First of all, it is important to make sure caregivers clearly understand their child’s specific diagnosis and goals. They also need to be fully aware of what types of prompts their child responds best to. 

This bundle set of Parent Education Handouts is a great resource to share with families! It includes answers to commonly asked questions about speech sound disorders, language delays, and neurodivergence. This resource also helps caregivers understand why you’ve made certain goals for their child. 

Providing clarity through caregiver education reduces stress and results in better outcomes for children. 

Highlight the Importance of Practice

While ensuring families understand their child’s goals and strategies to best support them, that knowledge isn’t going to be enough. It is just as important to ensure caregivers understand the importance of home practice!

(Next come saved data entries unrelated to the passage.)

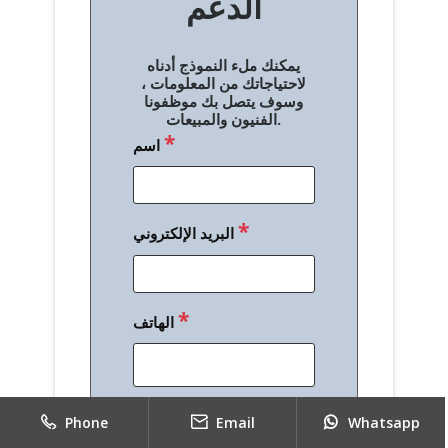
الدعم
ا
ل
يمكنك ملء النموذج أدناه
م
لاحتياجاتك من المعلومات ،
وسوف يتصل بك موظفونا
ق
الفنيون والمبيعات.
*
اسم
ا
ل
ا
*
البريد الإلكتروني
ت
*
الهاتف
*
رسالة
Phone
Email
Whatsapp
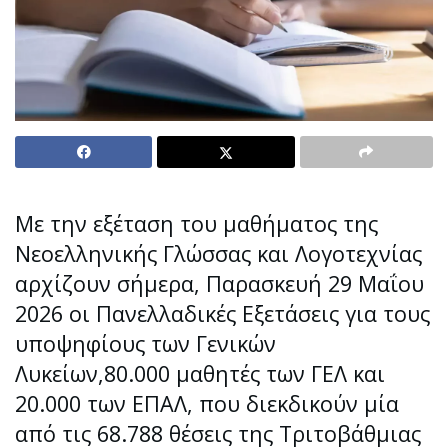
Με την εξέταση του μαθήματος της
Νεοελληνικής Γλώσσας και Λογοτεχνίας
αρχίζουν σήμερα, Παρασκευή 29 Μαΐου
2026 οι Πανελλαδικές Εξετάσεις για τους
υποψηφίους των Γενικών
Λυκείων,80.000 μαθητές των ΓΕΛ και
20.000 των ΕΠΑΛ, που διεκδικούν μία
από τις 68.788 θέσεις της Τριτοβάθμιας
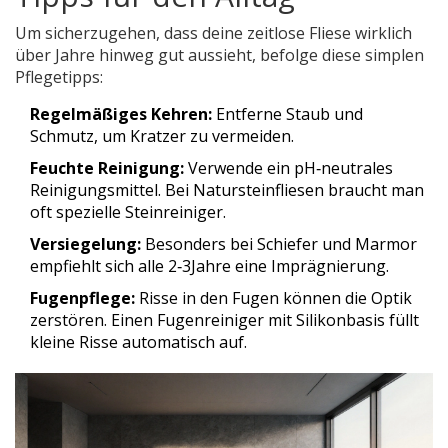
Um sicherzugehen, dass deine zeitlose Fliese wirklich
über Jahre hinweg gut aussieht, befolge diese simplen
Pflegetipps:
Regelmäßiges Kehren:
Entferne Staub und
Schmutz, um Kratzer zu vermeiden.
Feuchte Reinigung:
Verwende ein pH‑neutrales
Reinigungsmittel. Bei Natursteinfliesen braucht man
oft spezielle Steinreiniger.
Versiegelung:
Besonders bei Schiefer und Marmor
empfiehlt sich alle 2‑3Jahre eine Imprägnierung.
Fugenpflege:
Risse in den Fugen können die Optik
zerstören. Einen Fugenreiniger mit Silikonbasis füllt
kleine Risse automatisch auf.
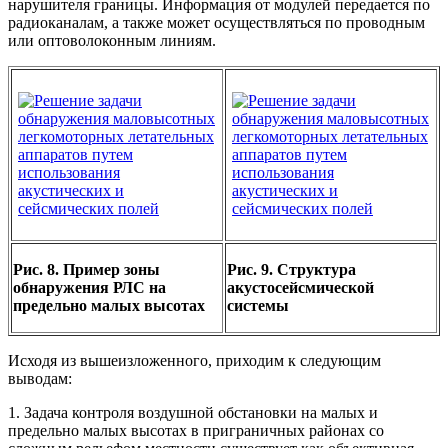
нарушителя границы. Информация от модулей передается по
радиоканалам, а также может осуществляться по проводным
или оптоволоконным линиям.
Рис. 8. Пример зоны
Рис. 9. Структура
обнаружения РЛС на
акустосейсмической
предельно малых высотах
системы
Исходя из вышеизложенного, приходим к следующим
выводам:
1. Задача контроля воздушной обстановки на малых и
предельно малых высотах в приграничных районах со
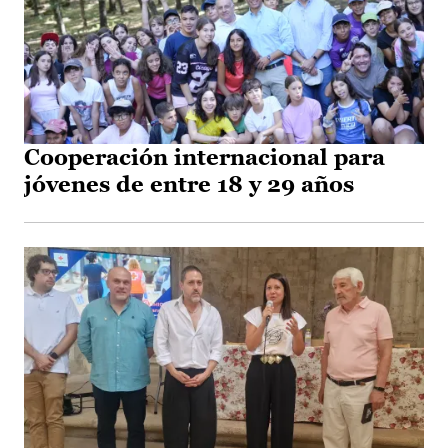
Cooperación internacional para
jóvenes de entre 18 y 29 años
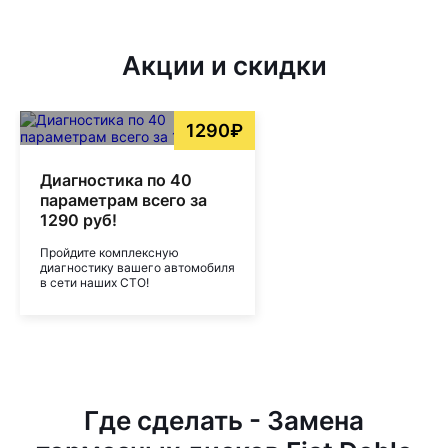
Акции и скидки
1290₽
Диагностика по 40
параметрам всего за
1290 руб!
Пройдите комплексную
диагностику вашего автомобиля
в сети наших СТО!
Где сделать - Замена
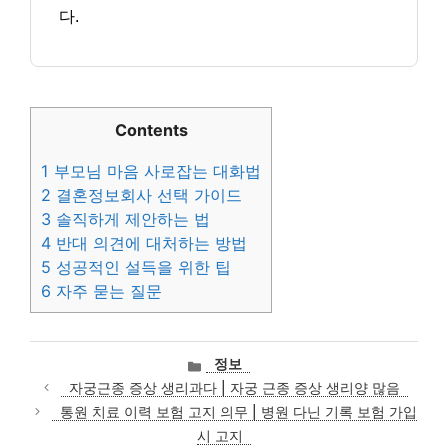
다.
Contents
1
부모님 마음 사로잡는 대화법
2
결혼정보회사 선택 가이드
3
솔직하게 제안하는 법
4
반대 의견에 대처하는 방법
5
성공적인 설득을 위한 팁
6
자주 묻는 질문
카
정보
테
자궁근종 증상 생리과다 | 자궁 근종 증상 생리양 많음
고
통원 치료 이력 보험 고지 의무 | 병원 다닌 기록 보험 가입
리
시 고지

Creating positive homework habits doesn’t have to be hard. Sharing information and ideas that are both easy to understand and execute is key! When families understand the importance of practice, the rate of follow through increases, and the likelihood of stalled progress decreases– a big win for everyone!

Types of Practice

Summer practice can be structured or unstructured. The most important thing for families to do is PRACTICE, and that always equates to it being practical practice! 

After you’ve educated parents on the importance of home practice during the summer, also reinforce to them that the practice can be simple and quick to do. Many caregivers don’t even begin summer homework because they think it has to take 30 minutes or an hour each time, like their child’s usual speech sessions. 

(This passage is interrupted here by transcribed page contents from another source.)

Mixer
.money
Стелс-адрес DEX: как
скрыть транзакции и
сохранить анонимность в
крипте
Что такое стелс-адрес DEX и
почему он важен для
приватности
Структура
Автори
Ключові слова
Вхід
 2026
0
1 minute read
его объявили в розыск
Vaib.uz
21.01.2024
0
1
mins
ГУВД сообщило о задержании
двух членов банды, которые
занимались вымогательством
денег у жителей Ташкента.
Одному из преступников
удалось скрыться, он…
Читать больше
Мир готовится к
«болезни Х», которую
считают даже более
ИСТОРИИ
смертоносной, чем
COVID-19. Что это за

Let parents know that 5-10 minutes of practice a few times per week during the summer is often enough to maintain skills.

*Of course, tailor this frequency and duration recommendation for specific students as needed!

Done-for-You Worksheets

Worksheets make practice easy. This Summer Speech Homework Activity Booklet is great to share with families for quick, structured practice. 

Each letter sound booklet contains 10 activities and 2 mini board games for each position (initial, medial, and final). The games are so fun and can be played over and over again for continued practice!

Natural Experiences

Make sure that caregivers know that natural experiences can be great opportunities to target speech goals too! 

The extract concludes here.